Lack of responsibility
Obligations and commitments mean nothing to psychopaths. Their good intentions—”I’ll never cheat on you again”—are promises written on the wind.
Truly horrendous credit histories, for example, reveal the lightly taken debt, the shrugged-off loan, the empty pledge to contribute to a child’s support. The irresponsibility and unreliability of psychopaths extend to every part of their lives. Their performance on the job is erratic, with frequent absences, misuse of company resources, violations of company policy, and general untrustworthiness. They do not honor formal or implied commitments to people, organizations or principles.
Indifference to the welfare of children—their own as well as those of a man or woman they happen to be living with at the time—is a common theme among psychopaths. Psychopaths see children as an inconvenience. Typically, they leave children on their own for extended periods or in the care of unreliable sitters.

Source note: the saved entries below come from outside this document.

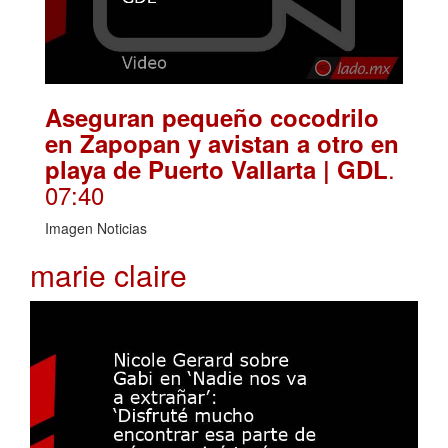
Aseguran pequeño cocodrilo
en Zapopan y avistan a otro en
.
playa de Puerto Vallarta | GDL
07:40
Imagen Noticias
marie claire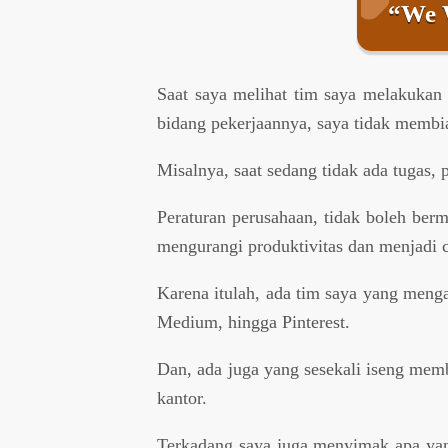
“We 
Saat saya melihat tim saya melakukan 
bidang pekerjaannya, saya tidak membi
Misalnya, saat sedang tidak ada tugas, 
Peraturan perusahaan, tidak boleh ber
mengurangi produktivitas dan menjadi c
Karena itulah, ada tim saya yang meng
Medium, hingga Pinterest.
Dan, ada juga yang sesekali iseng membu
kantor.
Terkadang saya juga menyimak apa yan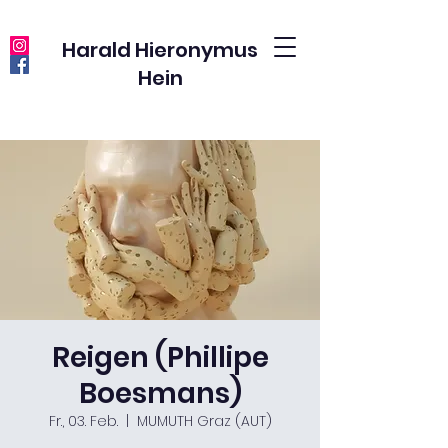
Harald Hieronymus
Hein
Reigen (Phillipe
Boesmans)
Fr., 03. Feb.
  |  
MUMUTH Graz (AUT)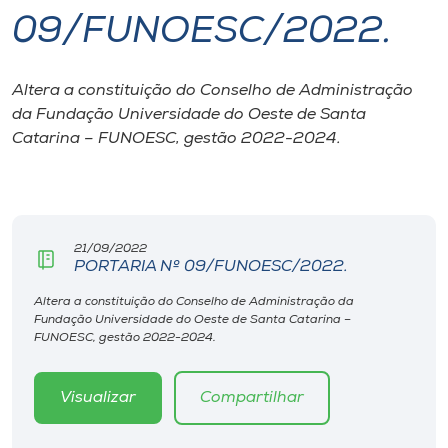
09/FUNOESC/2022.
I.nova
Altera a constituição do Conselho de Administração
Diplomados
da Fundação Universidade do Oeste de Santa
Catarina – FUNOESC, gestão 2022-2024.
Cultura
CPA
21/09/2022
PORTARIA Nº 09/FUNOESC/2022.
Biblioteca
Altera a constituição do Conselho de Administração da
Fundação Universidade do Oeste de Santa Catarina –
Editora
FUNOESC, gestão 2022-2024.
Rádio
Visualizar
Compartilhar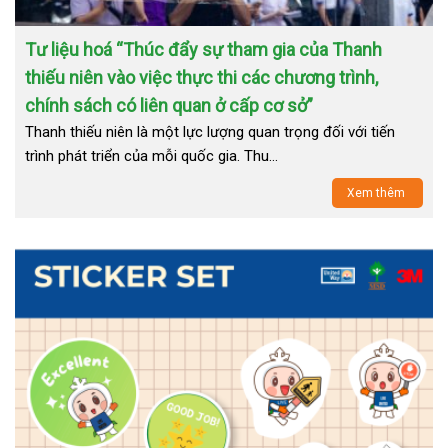
Tư liệu hoá “Thúc đẩy sự tham gia của Thanh
thiếu niên vào việc thực thi các chương trình,
chính sách có liên quan ở cấp cơ sở”
Thanh thiếu niên là một lực lượng quan trọng đối với tiến
trình phát triển của mỗi quốc gia. Thu…
Xem thêm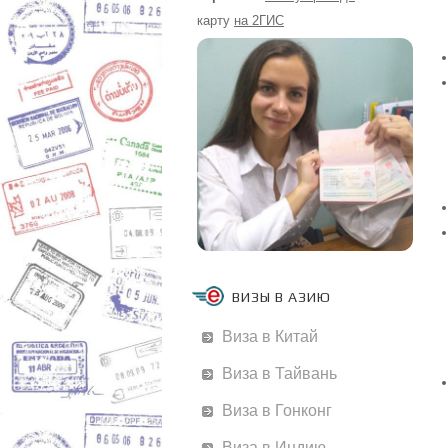
карту
на 2ГИС
ВИЗЫ В АЗИЮ
Виза в Китай
Виза в Тайвань
Виза в Гонконг
Виза в Индию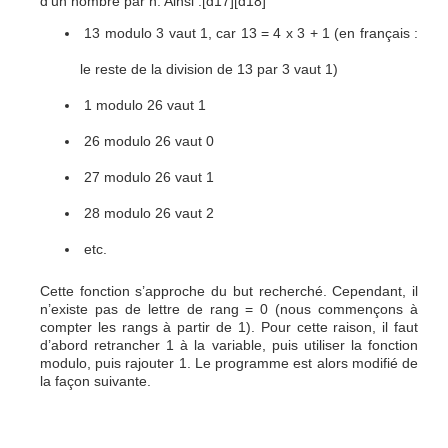
d’un nombre par n. Ainsi :[d17][d18]
13 modulo 3 vaut 1, car 13 = 4 x 3 + 1 (en français :
le reste de la division de 13 par 3 vaut 1)
1 modulo 26 vaut 1
26 modulo 26 vaut 0
27 modulo 26 vaut 1
28 modulo 26 vaut 2
etc.
Cette fonction s’approche du but recherché. Cependant, il
n’existe pas de lettre de rang = 0 (nous commençons à
compter les rangs à partir de 1). Pour cette raison, il faut
d’abord retrancher 1 à la variable, puis utiliser la fonction
modulo, puis rajouter 1. Le programme est alors modifié de
la façon suivante.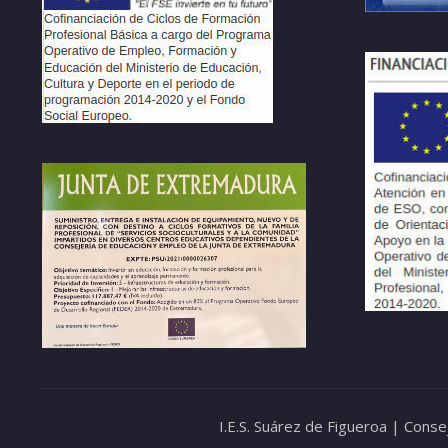
I.E.S. Suárez de Figueroa | Cons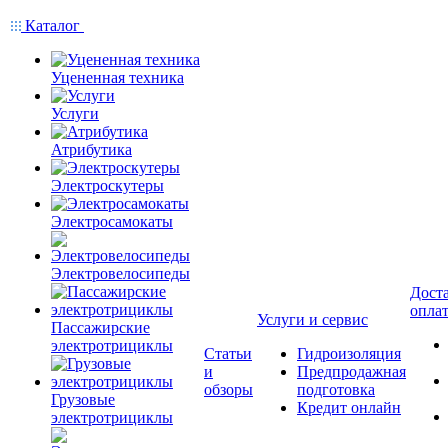
Каталог
Уцененная техника
Услуги
Атрибутика
Электроскутеры
Электросамокаты
Электровелосипеды
Доста
опла
Услуги и сервис
Пассажирские
электротрициклы
Статьи
Гидроизоляция
и
Предпродажная
обзоры
подготовка
Грузовые
Кредит онлайн
электротрициклы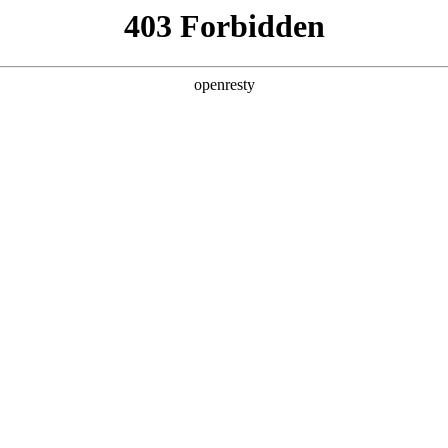
产品及服务
行业解决方案
合作伙伴
投资者关系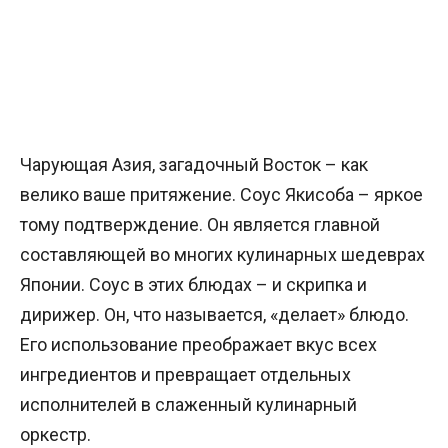
Чарующая Азия, загадочный Восток – как
велико ваше притяжение. Соус Якисоба – яркое
тому подтверждение. Он является главной
составляющей во многих кулинарных шедеврах
Японии. Соус в этих блюдах – и скрипка и
дирижер. Он, что называется, «делает» блюдо.
Его использование преображает вкус всех
ингредиентов и превращает отдельных
исполнителей в слаженный кулинарный
оркестр.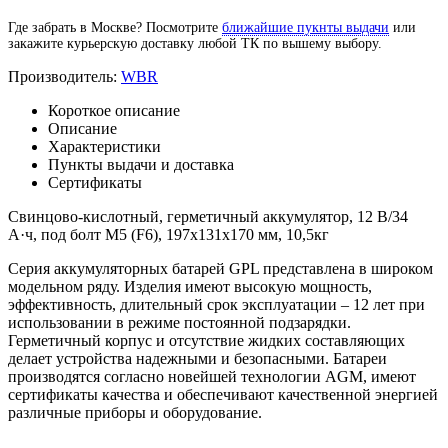
Где забрать в Москве? Посмотрите
ближайшие пукнты выдачи
или
закажите курьерскую доставку любой ТК по вышему выбору.
Производитель:
WBR
Короткое описание
Описание
Характеристики
Пункты выдачи и доставка
Сертификаты
Свинцово-кислотный, герметичный аккумулятор, 12 В/34
А·ч, под болт М5 (F6), 197х131х170 мм, 10,5кг
Серия аккумуляторных батарей GPL представлена в широком
модельном ряду. Изделия имеют высокую мощность,
эффективность, длительный срок эксплуатации – 12 лет при
использовании в режиме постоянной подзарядки.
Герметичный корпус и отсутствие жидких составляющих
делает устройства надежными и безопасными. Батареи
производятся согласно новейшей технологии AGM, имеют
сертификаты качества и обеспечивают качественной энергией
различные приборы и оборудование.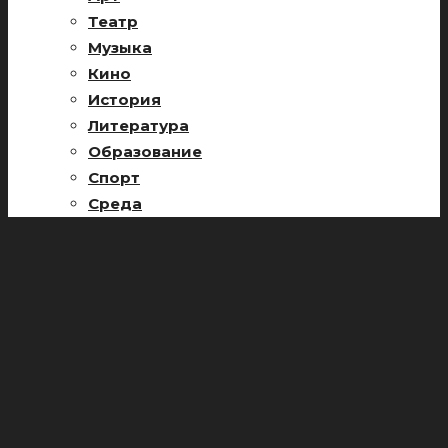
Театр
Музыка
Кино
История
Литература
Образование
Спорт
Среда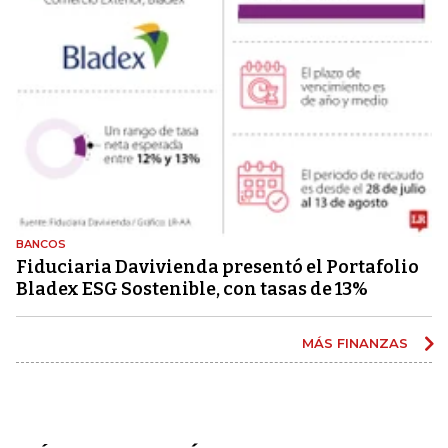
BANCOS
Fiduciaria Davivienda presentó el Portafolio
Bladex ESG Sostenible, con tasas de 13%
MÁS FINANZAS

Psychopaths are frequently successful in talking their way out of trouble—”I’ve learned my lesson;” “You have my word that it won’t happen again;” “It was simply a big misunderstanding;” “Trust me.” They are almost as successful in convincing the criminal justice system of their good intentions and their trustworthiness. Although they frequently manage to obtain probation, a suspended sentence or early release from prison, they simply ignore the conditions imposed by the courts.
Early behavior problems
Most psychopaths begin to exhibit serious behavioral problems at an early age. These might include persistent lying, cheating, theft, fire setting, truancy, class disruption, substance abuse, vandalism, violence, bullying, running away and precocious sexuality. Because many children exhibit some of these behaviors at one time or another, especially children raised in violent neighborhoods or in disrupted or abusive families, it is important to emphasize that the psychopaths’s history of such behaviors is more extensive and serious than that of most others, even when compared with those of siblings and friends raised in similar settings.

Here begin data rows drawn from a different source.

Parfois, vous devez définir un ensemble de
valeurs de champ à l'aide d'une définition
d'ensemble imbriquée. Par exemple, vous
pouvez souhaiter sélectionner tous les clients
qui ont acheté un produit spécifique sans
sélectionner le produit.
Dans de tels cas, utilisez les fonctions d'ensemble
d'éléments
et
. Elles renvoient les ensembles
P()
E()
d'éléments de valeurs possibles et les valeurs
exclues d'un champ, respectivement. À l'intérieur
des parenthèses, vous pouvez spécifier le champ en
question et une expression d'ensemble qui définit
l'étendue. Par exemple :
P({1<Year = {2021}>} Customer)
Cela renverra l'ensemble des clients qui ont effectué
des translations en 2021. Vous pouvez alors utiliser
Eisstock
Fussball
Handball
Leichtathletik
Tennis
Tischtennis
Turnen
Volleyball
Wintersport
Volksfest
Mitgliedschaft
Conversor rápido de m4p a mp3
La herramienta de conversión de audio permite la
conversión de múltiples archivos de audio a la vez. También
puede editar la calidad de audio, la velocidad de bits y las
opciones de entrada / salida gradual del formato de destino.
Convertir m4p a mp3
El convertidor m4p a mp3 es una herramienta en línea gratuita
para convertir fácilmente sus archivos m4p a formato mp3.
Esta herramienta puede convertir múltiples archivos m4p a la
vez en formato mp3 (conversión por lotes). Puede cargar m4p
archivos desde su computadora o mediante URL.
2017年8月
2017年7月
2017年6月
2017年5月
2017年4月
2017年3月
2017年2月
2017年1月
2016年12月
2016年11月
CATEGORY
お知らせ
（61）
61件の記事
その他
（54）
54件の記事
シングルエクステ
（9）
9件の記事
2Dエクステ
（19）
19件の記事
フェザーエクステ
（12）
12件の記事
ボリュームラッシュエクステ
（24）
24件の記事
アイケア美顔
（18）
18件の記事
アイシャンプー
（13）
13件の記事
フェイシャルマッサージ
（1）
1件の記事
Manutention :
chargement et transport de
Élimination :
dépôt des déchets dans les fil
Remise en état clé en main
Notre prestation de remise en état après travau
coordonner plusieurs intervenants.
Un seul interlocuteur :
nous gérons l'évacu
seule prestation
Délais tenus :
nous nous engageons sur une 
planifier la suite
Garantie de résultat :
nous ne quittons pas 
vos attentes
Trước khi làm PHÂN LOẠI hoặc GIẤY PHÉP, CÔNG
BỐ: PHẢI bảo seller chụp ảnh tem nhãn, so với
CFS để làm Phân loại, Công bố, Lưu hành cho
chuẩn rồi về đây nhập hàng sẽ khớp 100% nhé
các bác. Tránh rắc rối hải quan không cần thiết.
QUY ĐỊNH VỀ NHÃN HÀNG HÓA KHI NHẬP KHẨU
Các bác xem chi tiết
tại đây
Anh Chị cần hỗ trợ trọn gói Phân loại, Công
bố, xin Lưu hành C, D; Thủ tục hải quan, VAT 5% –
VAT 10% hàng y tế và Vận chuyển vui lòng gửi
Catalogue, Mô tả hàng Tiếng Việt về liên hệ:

Early cruelty to animals is usually a sign of serious emotional or behavioral problems. Cruelty to other children—including siblings—is often part of the young psychopaths’s inability to experience the sort of empathy that checks normal people’s impulses to inflict pain, even when enraged.
Adult antisocial behavior
Psychopaths consider the rules and expectations of society inconvenient and unreasonable, impediments to their inclinations and wishes. They make their own rules, both as children and as adults.

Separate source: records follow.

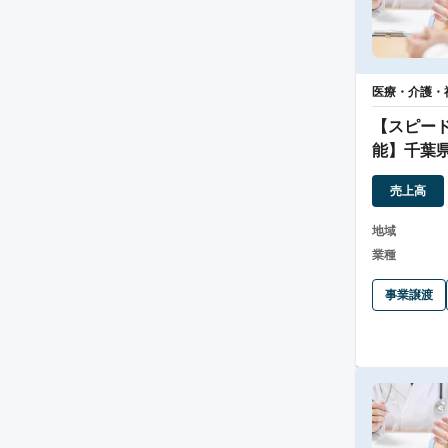
医療・介護・
【スピー
能】千葉
ービス付
売上高
地域
業種
事業譲渡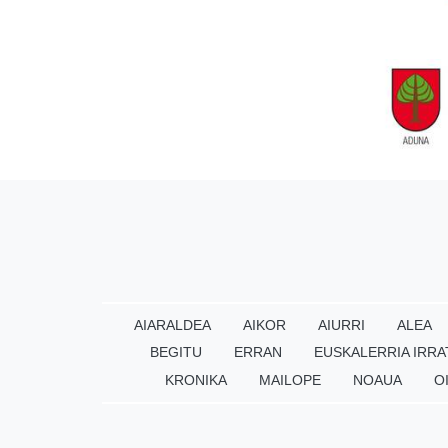
AIARALDEA
AIKOR
AIURRI
ALEA
BEGITU
ERRAN
EUSKALERRIA IRRA
KRONIKA
MAILOPE
NOAUA
O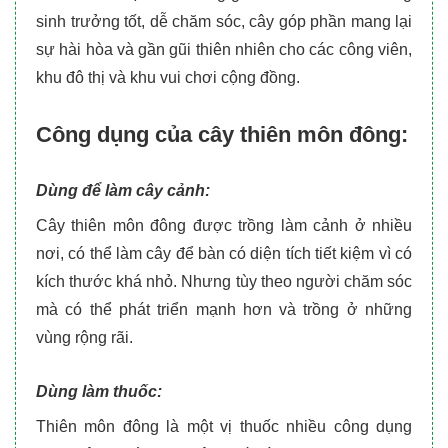
sinh trưởng tốt, dễ chăm sóc, cây góp phần mang lại
sự hài hòa và gần gũi thiên nhiên cho các công viên,
khu đô thị và khu vui chơi cộng đồng.
Công dụng của cây thiên môn đông:
Dùng để làm cây cảnh:
Cây thiên môn đông được trồng làm cảnh ở nhiều
nơi, có thể làm cây để bàn có diện tích tiết kiệm vì có
kích thước khá nhỏ. Nhưng tùy theo người chăm sóc
mà có thể phát triển mạnh hơn và trồng ở những
vùng rộng rãi.
Dùng làm thuốc:
Thiên môn đông là một vị thuốc nhiều công dụng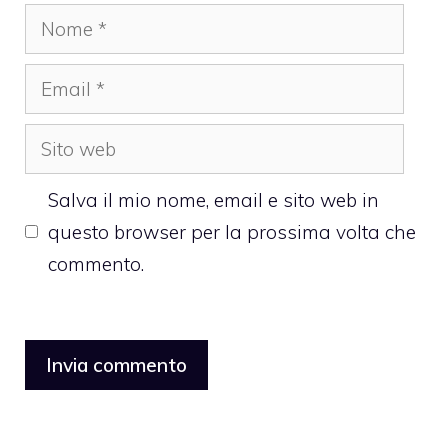
Nome
Email
Sito
web
Salva il mio nome, email e sito web in
questo browser per la prossima volta che
commento.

Many of the antisocial acts of psychopaths lead to criminal convictions. Even within prison populations psychopaths stand out, largely because their antisocial and illegal activities are more varied and frequent than are those of other criminals.
Not all psychopaths end up in jail. Many of the things they do escape detection or prosecution, or are on the “shady side of the law.” For them, antisocial behavior may consist of phony stock promotions, questionable business and professional practices, spouse or child abuse, and so forth. Many others do things that, although not illegal, are unethical, immoral or harmful to others: philandering, cheating on a spouse, financial or emotional neglect of family members, irresponsible use of company resources or funds, to name but a few. The problem with behaviors of this sort is that they are difficult to document and evaluate without the active cooperation of family, friends, acquaintances and business associates.
The complete picture
Psychopaths are not the only ones who lead socially deviant lifestyles. For example, many criminals have some of the characteristics described above, but because they are capable of feeling guilt, remorse, empathy and strong emotions, they are not considered psychopaths. A diagnosis of psychopathy is made only when there is solid evidence that the individual matches the complete profile—that is, has most of the above symptoms.